While your business may not be right for every client, every client may not be right for your business. To that end, what’s one sign you should turn down a client, and why?
These answers are provided by Young Entrepreneur Council (YEC), an invite-only organization comprised of the world’s most successful young entrepreneurs. YEC members represent nearly every industry, generate billions of dollars in revenue each year, and have created tens of thousands of jobs. Learn more at yec.co.
1. The Client Has Unrealistic Expectations
Sometimes you’ll meet clients with unrealistic expectations — even when those expectations are incompatible with your products and services. They might demand services that you may not be able to deliver. Trying to keep such clients can often damage your relationship with them, encourage them to spread bad word-of-mouth, and hamper your reputation. Identifying such clients in time can prevent that.
The number one way to tell if a client isn’t right for your business is if they are unresponsive. For client-business relationships to work, mutual understanding, communication, and respect are essential. If a client keeps pushing you aside when you need to clarify something for a project you’re working on for them, it may be time to move on at the end of the assignment.

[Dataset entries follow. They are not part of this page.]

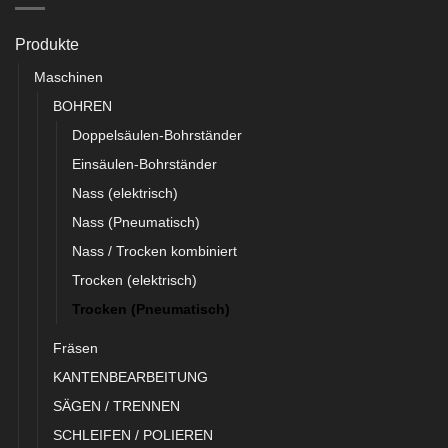
Produkte
Maschinen
BOHREN
Doppelsäulen-Bohrständer
Einsäulen-Bohrständer
Nass (elektrisch)
Nass (Pneumatisch)
Nass / Trocken kombiniert
Trocken (elektrisch)
Trocken (Pneumatisch)
Fräsen
KANTENBEARBEITUNG
SÄGEN / TRENNEN
SCHLEIFEN / POLIEREN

An obvious sign that a client isn’t a good fit for your business is when they complain about your work every step of the way. I’ve encountered clients who complain because they think they will get a better price or free work. If they are truly unhappy, try to correct the mistake once or twice, and if that doesn’t work, give them a refund. Catering to toxic clients will not help you grow or succeed.
One should turn down a client whose expectations are hard to meet. They may not be in the wrong in the situation, and they have the right to expect certain things since they will be paying for the solutions offered. However, you should assess whether it will be possible for you to keep up with those expectations considering your current scale of operations or resources available.
Watch for a “blame-oriented mindset” in your prospecting and sales conversations. Ask a question like, “What solutions or service providers have you tried before to solve this problem, and why didn’t they work?” Observe if the prospect takes any ownership for past failures or solely blames previous providers. Such an attitude is a clear sign of a lack of accountability and collaboration. Turn down such prospects!
Picture this: a client who insists on guiding you through uncharted territory while you hold the compass of expertise. When faced with a client who consistently dismisses your professional advice and insists on going against best practices, it’s time to question the compatibility of your collaboration. Remember: You’re the expert for a reason, and your recommendations should be valued.
When a client consistently fails to provide the necessary resources, feedback or engagement required for a successful partnership, it’s time to hit pause. A one-sided relationship will leave you feeling like a solo artist in a duet. Seek clients who actively participate, collaborate and invest in the success of the projects you undertake together.
Turn down clients if their values or goals are not aligned with your business. This can lead to conflicts and dissatisfaction and even damage your reputation. Focus on clients who share similar values and goals to maintain your brand’s integrity and benefit from the work you do for them.
You can tell a client is not right for your business, especially if you’re a freelancer, if they keep adding “one more thing” to the project. For instance, if you’re a writer and a client asks you to edit some of their other work “as a friend,” it may be time to end the partnership. This situation will lead to you doing tons of work and extra assignments for free, which was not the arrangement.